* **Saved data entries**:
______

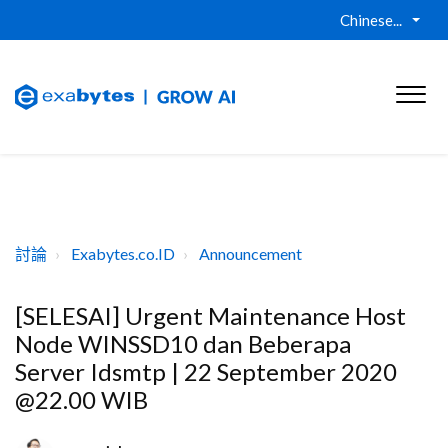
Chinese...
討論
Exabytes.co.ID
Announcement
[SELESAI] Urgent Maintenance Host
Node WINSSD10 dan Beberapa
Server Idsmtp | 22 September 2020
@22.00 WIB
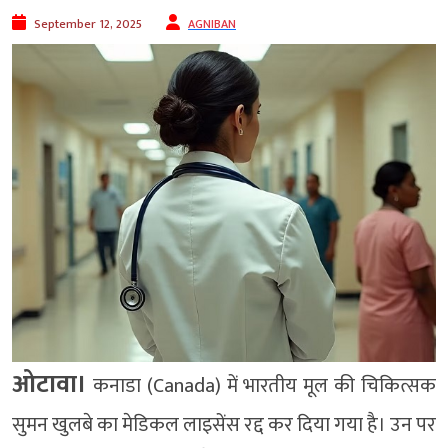
September 12, 2025
AGNIBAN
ओटावा।
कनाडा (Canada) में भारतीय मूल की चिकित्सक
सुमन खुलबे का मेडिकल लाइसेंस रद्द कर दिया गया है। उन पर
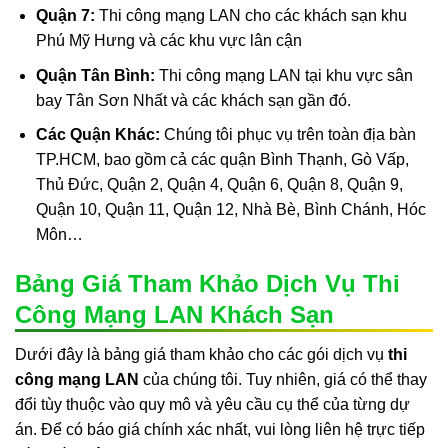
Quận 7:
Thi công mạng LAN cho các khách sạn khu
Phú Mỹ Hưng và các khu vực lân cận
Quận Tân Bình:
Thi công mạng LAN tại khu vực sân
bay Tân Sơn Nhất và các khách sạn gần đó.
Các Quận Khác:
Chúng tôi phục vụ trên toàn địa bàn
TP.HCM, bao gồm cả các quận Bình Thạnh, Gò Vấp,
Thủ Đức, Quận 2, Quận 4, Quận 6, Quận 8, Quận 9,
Quận 10, Quận 11, Quận 12, Nhà Bè, Bình Chánh, Hóc
Môn…
Bảng Giá Tham Khảo Dịch Vụ Thi
Công Mạng LAN Khách Sạn
Dưới đây là bảng giá tham khảo cho các gói dịch vụ
thi
công mạng LAN
của chúng tôi. Tuy nhiên, giá có thể thay
đổi tùy thuộc vào quy mô và yêu cầu cụ thể của từng dự
án. Để có báo giá chính xác nhất, vui lòng liên hệ trực tiếp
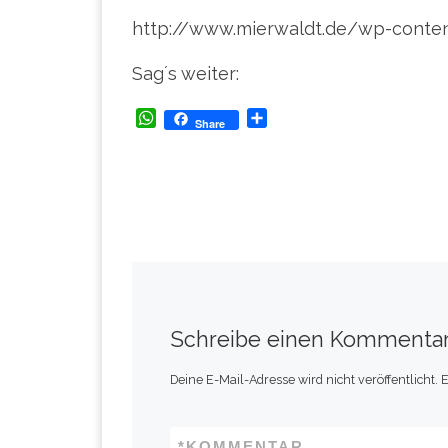
http://www.mierwaldt.de/wp-conten
Sag´s weiter:
W
T
Share
h
e
a
i
t
l
s
e
A
n
p
p
Schreibe einen Kommenta
Deine E-Mail-Adresse wird nicht veröffentlicht.
E
*
KOMMENTAR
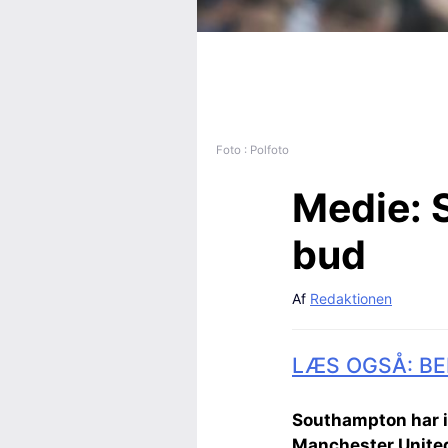
Foto : Polfoto
Medie:
S
bud
Af
Redaktionen
LÆS OGSÅ: BE
Southampton har i
Manchester United,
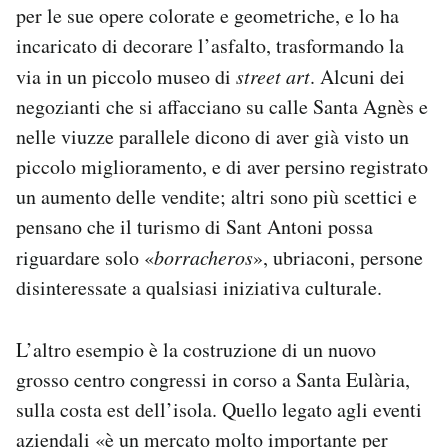
per le sue opere colorate e geometriche, e lo ha
incaricato di decorare l’asfalto, trasformando la
via in un piccolo museo di
street art
. Alcuni dei
negozianti che si affacciano su calle Santa Agnès e
nelle viuzze parallele dicono di aver già visto un
piccolo miglioramento, e di aver persino registrato
un aumento delle vendite; altri sono più scettici e
pensano che il turismo di Sant Antoni possa
riguardare solo «
borracheros
», ubriaconi, persone
disinteressate a qualsiasi iniziativa culturale.
L’altro esempio è la costruzione di un nuovo
grosso centro congressi in corso a Santa Eulària,
sulla costa est dell’isola. Quello legato agli eventi
aziendali «è un mercato molto importante per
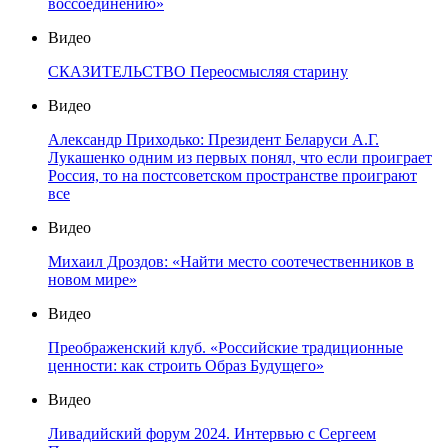
воссоединению»
Видео
СКАЗИТЕЛЬСТВО Переосмысляя старину
Видео
Александр Приходько: Президент Беларуси А.Г.
Лукашенко одним из первых понял, что если проиграет
Россия, то на постсоветском пространстве проиграют
все
Видео
Михаил Дроздов: «Найти место соотечественников в
новом мире»
Видео
Преображенский клуб. «Российские традиционные
ценности: как строить Образ Будущего»
Видео
Ливадийский форум 2024. Интервью с Сергеем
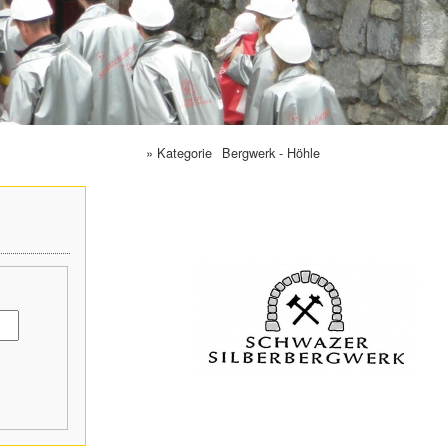
» Kategorie
Bergwerk - Höhle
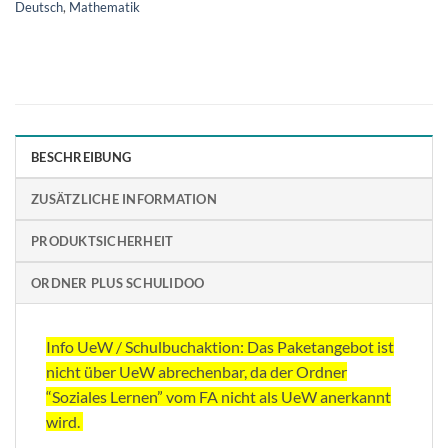
Deutsch
,
Mathematik
BESCHREIBUNG
ZUSÄTZLICHE INFORMATION
PRODUKTSICHERHEIT
ORDNER PLUS SCHULIDOO
Info UeW / Schulbuchaktion: Das Paketangebot ist
nicht über UeW abrechenbar, da der Ordner
“Soziales Lernen” vom FA nicht als UeW anerkannt
wird.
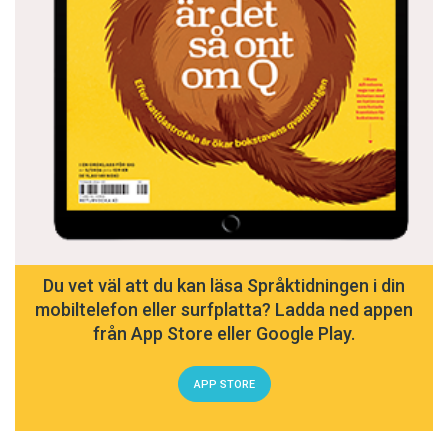
Du vet väl att du kan läsa Språktidningen i din
mobiltelefon eller surfplatta? Ladda ned appen
från App Store eller Google Play.
APP STORE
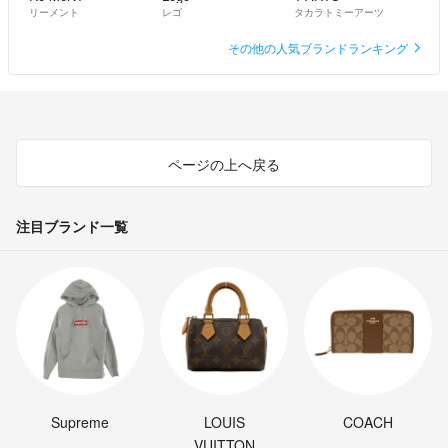
リーメント
レゴ
タカラトミーアーツ
その他の人気ブランドランキング
ページの上へ戻る
注目ブランド一覧
Supreme
LOUIS
COACH
VUITTON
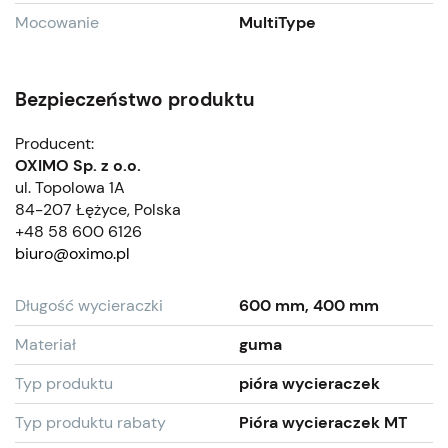
Mocowanie
MultiType
Bezpieczeństwo produktu
Producent:
OXIMO Sp. z o.o.
ul. Topolowa 1A
84-207 Łężyce, Polska
+48 58 600 6126
biuro@oximo.pl
Długość wycieraczki
600 mm, 400 mm
Materiał
guma
Typ produktu
pióra wycieraczek
Typ produktu rabaty
Pióra wycieraczek MT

______

* **TASK GOAL**: Write out the lines above from the one with "bay Tân Sơn Nhất và các khách sạn gần đó." through the one with "Александр Приходько: Президент Беларуси А.Г.", ends included, exactly; no picture goes in.

* **RESPONSE**:
bay Tân Sơn Nhất và các khách sạn gần đó.
Các Quận Khác:
Chúng tôi phục vụ trên toàn địa bàn
TP.HCM, bao gồm cả các quận Bình Thạnh, Gò Vấp,
Thủ Đức, Quận 2, Quận 4, Quận 6, Quận 8, Quận 9,
Quận 10, Quận 11, Quận 12, Nhà Bè, Bình Chánh, Hóc
Môn…
Bảng Giá Tham Khảo Dịch Vụ Thi
Công Mạng LAN Khách Sạn
Dưới đây là bảng giá tham khảo cho các gói dịch vụ
thi
công mạng LAN
của chúng tôi. Tuy nhiên, giá có thể thay
đổi tùy thuộc vào quy mô và yêu cầu cụ thể của từng dự
án. Để có báo giá chính xác nhất, vui lòng liên hệ trực tiếp
http://www.mierwaldt.de/wp-conten
Sag´s weiter:
W
T
Share
h
e
a
i
t
l
s
e
A
n
p
p
Schreibe einen Kommenta
Deine E-Mail-Adresse wird nicht veröffentlicht.
E
*
KOMMENTAR
Foto : Polfoto
Medie:
S
bud
Af
Redaktionen
LÆS OGSÅ: BE
Southampton har i
Manchester United,
per le sue opere colorate e geometriche, e lo ha
incaricato di decorare l’asfalto, trasformando la
via in un piccolo museo di
street art
. Alcuni dei
negozianti che si affacciano su calle Santa Agnès e
nelle viuzze parallele dicono di aver già visto un
piccolo miglioramento, e di aver persino registrato
un aumento delle vendite; altri sono più scettici e
pensano che il turismo di Sant Antoni possa
riguardare solo «
borracheros
», ubriaconi, persone
disinteressate a qualsiasi iniziativa culturale.
L’altro esempio è la costruzione di un nuovo
grosso centro congressi in corso a Santa Eulària,
sulla costa est dell’isola. Quello legato agli eventi
aziendali «è un mercato molto importante per
воссоединению»
Видео
СКАЗИТЕЛЬСТВО Переосмысляя старину
Видео
Александр Приходько: Президент Беларуси А.Г.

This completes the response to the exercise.